Thou Shalt Not Spork!
Thou Shalt Not Spork!
A standout for me at last year’s Bioneers Conference was a panel featuring Michael Pollan and some young students who are working to improve food in their local schools, including Kids Rethink New Orleans Schools <www.therethinkers.com> Here’s how they describe themselves:
We are a group of students in New Orleans who want to rethink and rebuild our schools after Hurricane Katrina.… In mid-2006, [a group of community organizers, artists, architects, media experts and educators] brought twenty middle school students (us) together for our first summer school. Every kid was recovering from a hard year that included Hurricane Katrina, losing our houses, leaving the city, and going to new schools away from home. The time away (six months for some of us, a year for others) was scary but eye-opening. For the first time most of us saw school bathrooms with toilet paper and soap; libraries with books and hallways with lockers. It made us realize what good schools actually look like.
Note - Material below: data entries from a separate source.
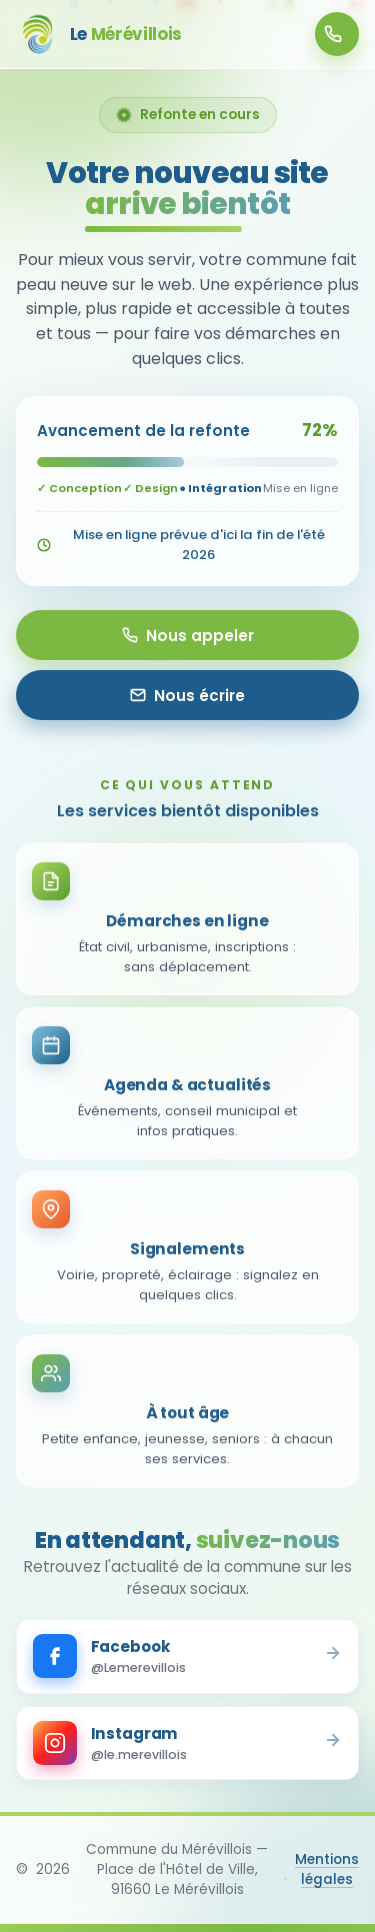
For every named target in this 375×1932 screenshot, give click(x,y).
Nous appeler (188, 635)
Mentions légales (327, 1869)
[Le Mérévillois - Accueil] (99, 34)
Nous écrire (187, 695)
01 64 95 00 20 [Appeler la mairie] (333, 34)
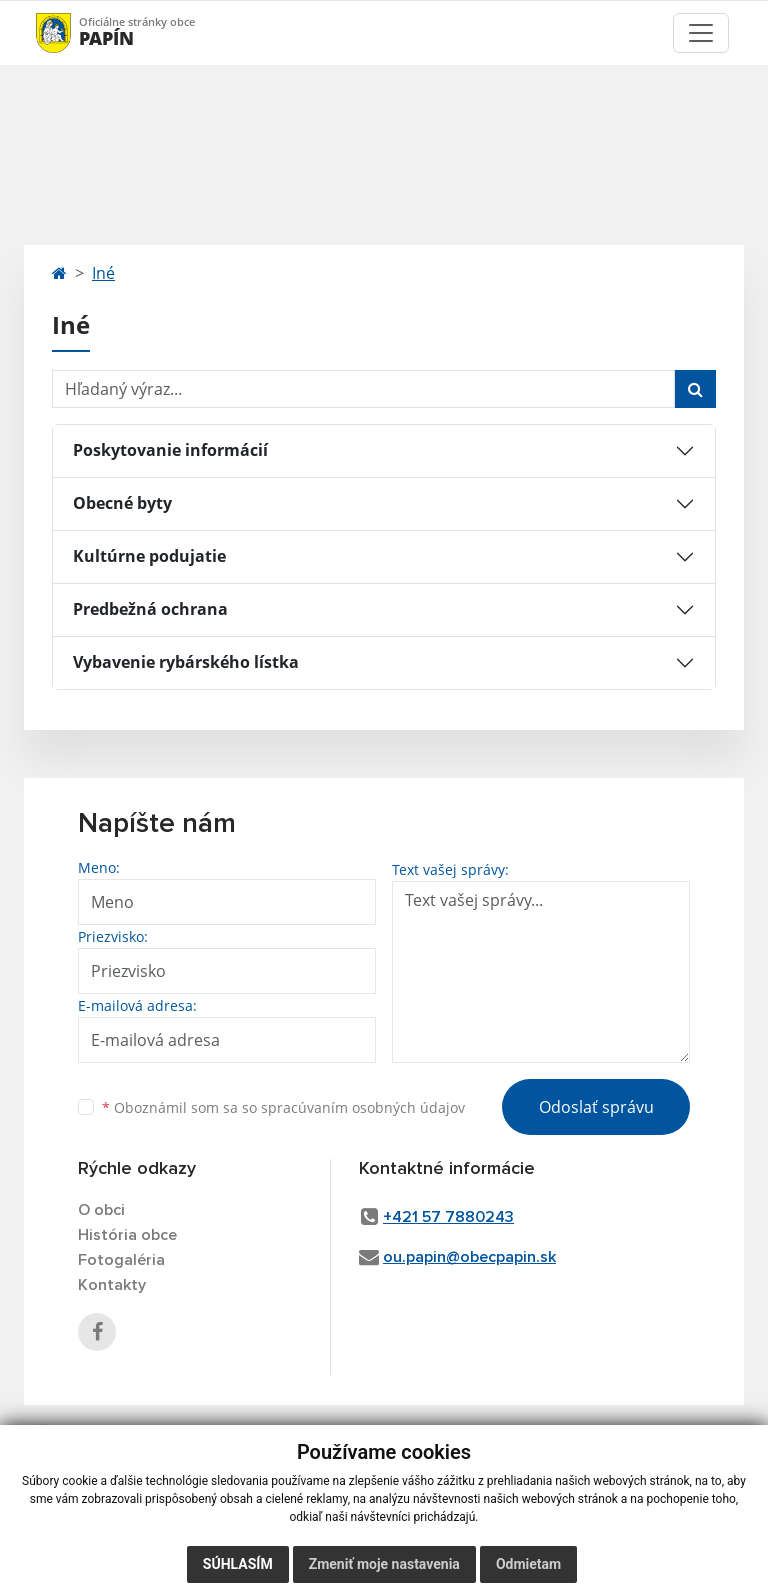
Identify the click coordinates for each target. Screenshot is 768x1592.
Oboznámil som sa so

We just started rethinking schools back here in New Orleans.
Part of their rethinking took form in 2008, when students worked with chefs, farmers, architects, artists, and the New Orleans Food and Farm network to draft Twelve Recommendations for Public School Cafeterias. <recommendations-2008.pdf> It would be difficult to find a better example of proposed school lunch reform anywhere, although their first recommendation may come as a surprise:
In case you don’t know, a spork is a 19th-century cutlery design that combines a spoon and a fork into a single eating utensil. Critics of the spork complain that it doesn’t function well as a fork because its tines are too short to pierce and hold food, and it fails as a spoon because its bowl is too shallow and leaky to hold liquids. Seen as an economical and efficient option for prisoners and combat personnel (and cute hungry school children?), the spork later found its way into fast food establishments. There is even a restaurant in San Francisco called Spork <www.sporksf.com>, its name inspired by the previous tenant, a Kentucky Fried Chicken franchise.
At Bioneers, the Rethinkers' description of their attempts to eat gumbo with the feeble spork was both poignant and hilarious. The spork’s failure to fulfill its most basic function – getting food into their mouths – affronted their dignity and earned it a place at the top of their list of recommended reforms.
I called Jane Wholey, a Rethink founder, who told me the Recovery School District, responsible for about 50 percent of New Orleans's public schools, was very supportive of the students' recommendations and agreed to adopt 11 out of the 12. Which recommendation didn’t pass? The students' request to get rid of Styrofoam lunch trays. Jane explained that Styrofoam trays are used because many school kitchens were destroyed by Katrina, and few of the newly operational school kitchens meet code or have dishwashers. There is simply no way at the moment to wash reusable trays. Students are pressing for a biodegradable alternative, and request a move to reusable trays when dishwashers are available.
And what became of the spork? "One piece of very good news is that [food service provider] Sodexo is anxious to please," said Wholey. "On their own they stopped buying sporks." Sodexo now provides knives, forks, and spoons made of plastic. “On the dignity issue, we won. The ecological issue is our next horizon," said Wholey.
See the Rethinkers in action:
What would Socrates do?
Inquiry for the classroom using Socratic dialogues
- Kids Rethink New Orleans Schools places a very high value on personal dignity. Their central question was this: What would a school look like that truly respects its students? How would you define dignity? In what circumstances do you find your dignity to be challenged? When and why do you sometimes accept feelings of indignation and at other times protest like the Rethink kids did?
- The spork was designed to be very efficient because it combines the functions of a spoon and a fork in one utensil, thereby saving on materials, clean-up, and disposal. Some people think the spork is not very usable, however, because it doesn’t work as well as a spoon and fork used separately. What do you think? Which do you think is more important: usability or efficiency? Can you imagine or find in the real world examples of designs that meet usability and efficiency goals equally well?